Penstemon cobaea var. purpureus

Species Native to Missouri
Common Name: dew flower 
Type: Herbaceous perennial
Family: Plantaginaceae
Native Range: Central United States
Zone: 5 to 8
Height: 1.00 to 3.00 feet
Spread: 1.00 to 1.50 feet
Bloom Time: May
Bloom Description: Purple
Sun: Full sun
Water: Dry to medium
Maintenance: Low
Flower: Showy
Tolerate: Deer, Drought, Dry Soil, Shallow-Rocky Soil


Easily grown in average, dry to medium, well-drained soils in full sun. Prefers somewhat dry, calcareous soils. Avoid wet, poorly-drained soils.

Noteworthy Characteristics

Penstemon cobaea, commonly called purple beardtongue, prairie beardtongue, or cobaea beardtongue, is a clump-forming, herbaceous perennial which occurs on prairies, limestone glades and rocky bluffs in the Great Plains and the Ozark Plateau regions of the south-central United States (including Missouri). Mature plants will typically grow 1-2.5' tall. Features showy, loose, terminal panicles of white to violet to deep purple, 2" long, tubular flowers atop erect, rigid, downy stems. Flowers bloom in mid-spring and are somewhat larger than most penstemons. The leaves are primarily clasping, lanceolate to elliptic in shape, and will reach up to roughly 4.75" long and 2" wide.

Var. purpureus has uniformly purple flowers whereas the species, Penstemon cobaea, has white to pale lilac flowers. The native range of var. purpureus centers on the Ozark Plateau where it occurs only on certain limestone glades.

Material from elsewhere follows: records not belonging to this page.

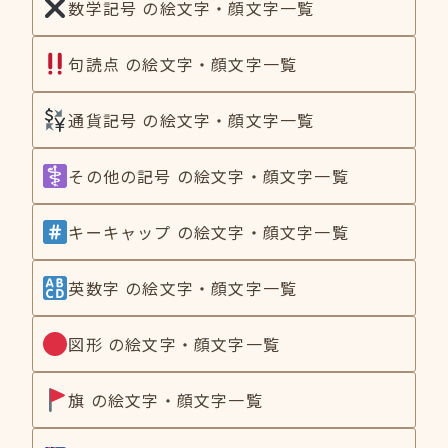
数学記号 の絵文字・顔文字一覧
句読点 の絵文字・顔文字一覧
通貨記号 の絵文字・顔文字一覧
その他の記号 の絵文字・顔文字一覧
キーキャップ の絵文字・顔文字一覧
英数字 の絵文字・顔文字一覧
図形 の絵文字・顔文字一覧
旗 の絵文字・顔文字一覧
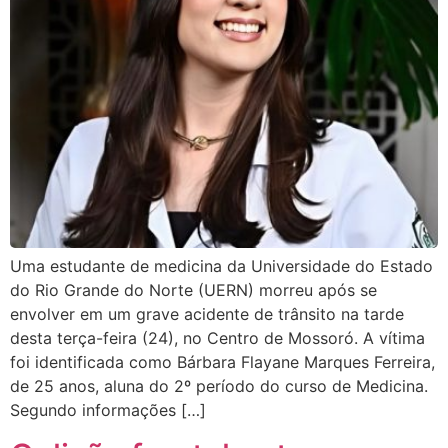
Uma estudante de medicina da Universidade do Estado
do Rio Grande do Norte (UERN) morreu após se
envolver em um grave acidente de trânsito na tarde
desta terça-feira (24), no Centro de Mossoró. A vítima
foi identificada como Bárbara Flayane Marques Ferreira,
de 25 anos, aluna do 2º período do curso de Medicina.
Segundo informações […]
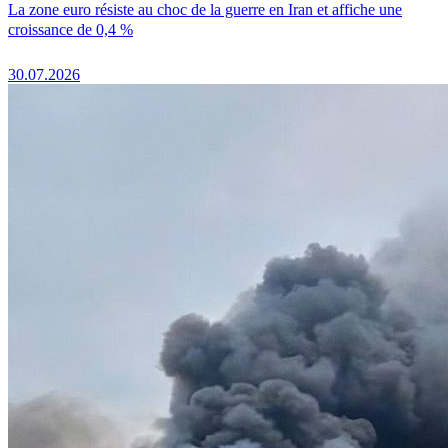
La zone euro résiste au choc de la guerre en Iran et affiche une
croissance de 0,4 %
30.07.2026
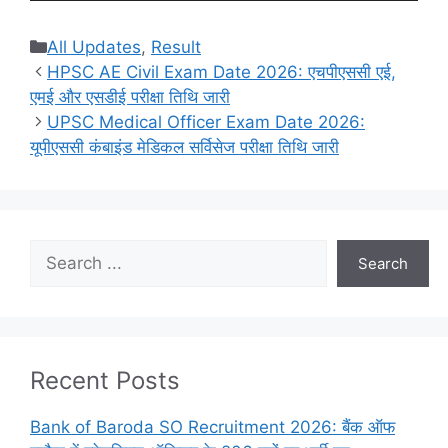
Categories
All Updates
,
Result
HPSC AE Civil Exam Date 2026: एचपीएससी एई,
एमई और एसडीई परीक्षा तिथि जारी
UPSC Medical Officer Exam Date 2026:
यूपीएससी कंबाइंड मेडिकल सर्विसेज परीक्षा तिथि जारी
Search
Search
Recent Posts
Bank of Baroda SO Recruitment 2026: बैंक ऑफ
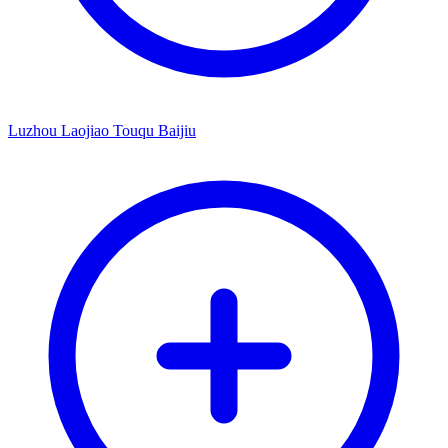
Luzhou Laojiao Touqu Baijiu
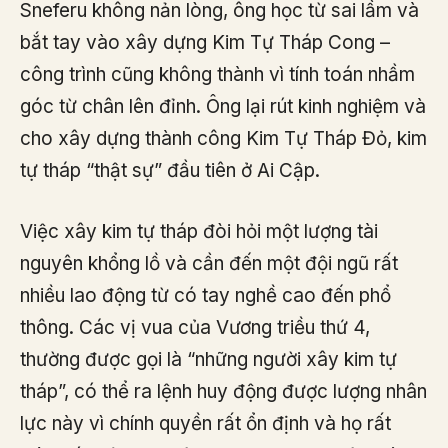
Sneferu không nản lòng, ông học từ sai lầm và
bắt tay vào xây dựng Kim Tự Tháp Cong –
công trình cũng không thành vì tính toán nhầm
góc từ chân lên đỉnh. Ông lại rút kinh nghiệm và
cho xây dựng thành công Kim Tự Tháp Đỏ, kim
tự tháp “thật sự” đầu tiên ở Ai Cập.
Việc xây kim tự tháp đòi hỏi một lượng tài
nguyên khổng lồ và cần đến một đội ngũ rất
nhiều lao động từ có tay nghề cao đến phổ
thông. Các vị vua của Vương triều thứ 4,
thường được gọi là “những người xây kim tự
tháp”, có thể ra lệnh huy động được lượng nhân
lực này vì chính quyền rất ổn định và họ rất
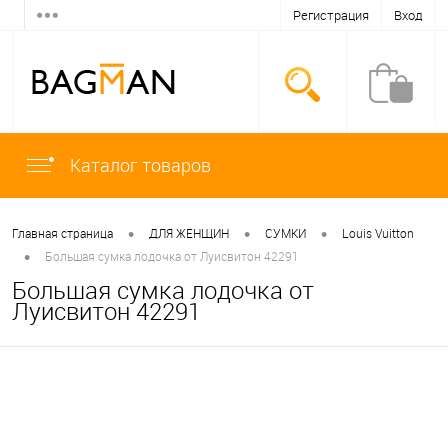
Регистрация
Вход
Каталог товаров
•
•
•
Главная страница
ДЛЯ ЖЕНЩИН
СУМКИ
Louis Vuitton
•
Большая сумка лодочка от Луисвитон 42291
Большая сумка лодочка от
Луисвитон 42291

The genus name Penstemon likely comes from the Latin paene meaning "almost" or "nearly" and the Greek stemon meaning "stamen". The name may also comes from the Greek penta meaning "five" and stemon meaning "stamen". Both refer to the fifth, sterile stamen (staminode) that characterizes members of this genus.

The common names of this species refer to the color of the blooms or its native habitat. Dew flower may refer the appearance of the glandular hairs covering the stem and emerging flower buds. Penstemons are sometimes commonly called beardtongues because the sterile stamen (staminode) can be hairy.


No serious insect or disease problems. Root rot can occur in wet, poorly-drained soils.


A rare plant for limestone rock gardens, native plant gardens or borders.